Score key: best_us; lower is better.

Command Run¶

rm -rf tmp/h100_triton_harness_long_20260527
mkdir -p tmp/h100_triton_harness_long_20260527
cp -R examples/triton_rmsnorm_h100_task/. tmp/h100_triton_harness_long_20260527/
cp -R examples/triton_rmsnorm_h100_harness_artifacts/.harnessgym tmp/h100_triton_harness_long_20260527/

HARNESSGYM_GPU_HOST=<user@h100-host> \
HARNESSGYM_GPU_PORT=<ssh-port> \
HARNESSGYM_GPU_KEY=~/.ssh/id_ed25519 \
PYTHONPATH=src \
python3 -m harnessgym.cli run \
  --task tmp/h100_triton_harness_long_20260527/task.md \
  --workspace tmp/h100_triton_harness_long_20260527 \
  --iterations 4 \
  --attempt-timeout 8m \
  --reflection-timeout 4m \
  --build-timeout 6m \
  --post-attempt-command 'python3 remote_h100.py --workspace h100_triton_harness_long_post -- python3 verifier.py --json --mode final --warmup 20 --repeats 50' \
  --post-attempt-score-key best_us \
  --post-attempt-timeout 4m \
  --score-key best_us \
  --stop-score 90 \
  --optimization-mode \
  --runner exec

Run id:

20260527T014929Z-3b19cc76

Run artifacts were captured under:

tmp/h100_triton_harness_long_20260527/.harnessgym/runs/20260527T014929Z-3b19cc76/

Results¶

Baseline final score: 142.848 us
Best verified post-attempt score: 99.744 us
Best-score reduction from baseline: 30.2%
Improvement over the previous committed H100 best (103.328 us): 3.5%
Improvement over this run's iteration-1 score (104.832 us): 4.9%
Stop score 90 us: not reached
Final status: tooling_built
Best checkpoint restored: yes, iteration 3
Final post-restore verifier: failed because the H100 SSH endpoint refused connections after iteration 4

Iteration details:

Iteration	Attempt	Active tools	MCP calls	Post-attempt final score	Notes
1	timed out at 8m	10	17	`104.832 us`	Used the seeded MCP and built source-variant/repeated-scoring tools.
2	timed out at 8m	13	28	`107.488 us`	Built approximation-aware SiLU probes and rollback-safe approximate-source sweeps.
3	timed out at 8m	15	45	`99.744 us`	Used generated approximation/search tooling and built joint source-plus-launch search.
4	completed, infrastructure-blocked	16	53	n/a	H100 SSH began refusing connections; build added remote health preflight tooling.

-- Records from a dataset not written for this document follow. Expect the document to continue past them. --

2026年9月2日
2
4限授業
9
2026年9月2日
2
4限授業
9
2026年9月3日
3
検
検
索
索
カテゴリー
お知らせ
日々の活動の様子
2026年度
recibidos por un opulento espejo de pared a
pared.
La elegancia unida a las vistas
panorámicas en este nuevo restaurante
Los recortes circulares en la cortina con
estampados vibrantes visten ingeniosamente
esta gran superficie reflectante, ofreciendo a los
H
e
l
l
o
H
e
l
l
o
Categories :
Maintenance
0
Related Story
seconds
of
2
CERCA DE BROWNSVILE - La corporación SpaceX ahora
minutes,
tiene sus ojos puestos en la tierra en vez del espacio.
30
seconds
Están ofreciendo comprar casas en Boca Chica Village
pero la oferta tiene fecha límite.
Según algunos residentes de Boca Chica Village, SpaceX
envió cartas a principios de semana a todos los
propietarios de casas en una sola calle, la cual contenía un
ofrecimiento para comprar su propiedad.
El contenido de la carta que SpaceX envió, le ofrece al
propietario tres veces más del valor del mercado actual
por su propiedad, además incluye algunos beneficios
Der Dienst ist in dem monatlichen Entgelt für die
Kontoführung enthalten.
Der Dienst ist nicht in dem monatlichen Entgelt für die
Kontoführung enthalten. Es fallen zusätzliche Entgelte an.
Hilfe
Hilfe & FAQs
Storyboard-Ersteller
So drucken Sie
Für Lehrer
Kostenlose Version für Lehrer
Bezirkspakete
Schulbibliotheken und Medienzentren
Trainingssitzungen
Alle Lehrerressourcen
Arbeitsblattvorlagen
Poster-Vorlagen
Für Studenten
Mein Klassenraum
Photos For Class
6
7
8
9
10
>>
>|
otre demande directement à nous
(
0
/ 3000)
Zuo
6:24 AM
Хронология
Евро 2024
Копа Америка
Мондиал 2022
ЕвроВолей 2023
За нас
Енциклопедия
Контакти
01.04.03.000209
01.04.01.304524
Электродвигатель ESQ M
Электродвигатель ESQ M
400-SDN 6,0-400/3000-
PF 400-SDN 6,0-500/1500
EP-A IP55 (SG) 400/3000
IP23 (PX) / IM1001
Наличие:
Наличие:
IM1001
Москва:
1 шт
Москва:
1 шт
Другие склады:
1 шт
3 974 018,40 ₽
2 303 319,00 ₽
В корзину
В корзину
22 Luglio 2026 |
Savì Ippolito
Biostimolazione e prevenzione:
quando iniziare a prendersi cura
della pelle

The best in-session held-out verifier sample observed during iteration 4 was 97.664 us, but it was not independently post-attempt verified before the H100 endpoint failed. The trusted best score for this experiment is therefore 99.744 us.

Generated Harness¶

The committed reusable artifact bundle was updated at:

examples/triton_rmsnorm_h100_harness_artifacts/.harnessgym/

The final MCP exposes 17 tools:

inspect_context
remote_health_check
run_objective
sweep_kernel_config
restore_best_checkpoint
guarded_final_verify
sweep_launch_overrides
sweep_silu_variants
probe_silu_approximations
sweep_silu_approximations
joint_source_launch_search
repeat_objective
recommend_next_experiments
rank_history
diagnose_source
numerical_probe
update_result_json

The new capabilities added during this longer run were:

rollback-safe exact SiLU source variant search;
repeated objective scoring and next-experiment ranking;
deterministic rational SiLU numerical probes with toy and shape-proxy cases;
rollback-safe approximate SiLU benchmark sweeps;
joint source-plus-launch search;
remote H100 health preflight to classify SSH, GPU, and scratch-space failures before tar sync.

Artifact Qualification¶

HarnessGym qualified the generated artifact bundle after every build phase in a fresh workspace:

Iteration	Active MCPs	Active tools	Status
1	1	13	passed
2	1	15	passed
3	1	16	passed
4	1	17	passed

The final generated MCP tests were also run directly outside the orchestrator:

cd tmp/h100_triton_harness_long_20260527
python3 .harnessgym/tests/test_h100_triton_mcp.py

Result:

Ran 22 tests in 0.585s
OK

Notes¶

This run showed the harness becoming useful across more than two turns. The seeded harness found a strong first score, then the generated approximation/search tooling helped a later fresh session reach a lower independently verified score. The final iteration did not score because of infrastructure, but it still produced a practical harness improvement: remote_health_check.

The result should not be read as a final kernel optimum. It proves that the HarnessGym loop can keep improving the reusable harness and can drive a lower verified score on a real H100 optimization task, while preserving checkpoints and refusing to trust unverified/noisy samples.